▶ _What is expected_
Please reproduce all entries word for word and omit their pictures.

[Saved entries]
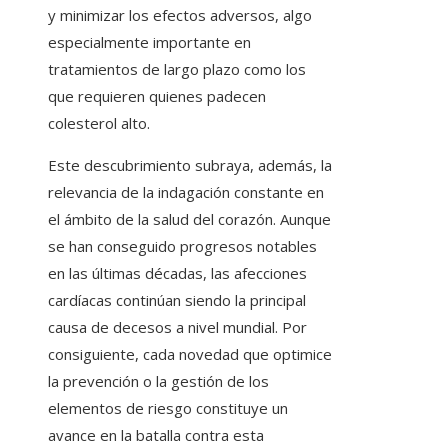
y minimizar los efectos adversos, algo
especialmente importante en
tratamientos de largo plazo como los
que requieren quienes padecen
colesterol alto.
Este descubrimiento subraya, además, la
relevancia de la indagación constante en
el ámbito de la salud del corazón. Aunque
se han conseguido progresos notables
en las últimas décadas, las afecciones
cardíacas continúan siendo la principal
causa de decesos a nivel mundial. Por
consiguiente, cada novedad que optimice
la prevención o la gestión de los
elementos de riesgo constituye un
avance en la batalla contra esta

▶ _Answer to this problem_
y minimizar los efectos adversos, algo
especialmente importante en
tratamientos de largo plazo como los
que requieren quienes padecen
colesterol alto.
Este descubrimiento subraya, además, la
relevancia de la indagación constante en
el ámbito de la salud del corazón. Aunque
se han conseguido progresos notables
en las últimas décadas, las afecciones
cardíacas continúan siendo la principal
causa de decesos a nivel mundial. Por
consiguiente, cada novedad que optimice
la prevención o la gestión de los
elementos de riesgo constituye un
avance en la batalla contra esta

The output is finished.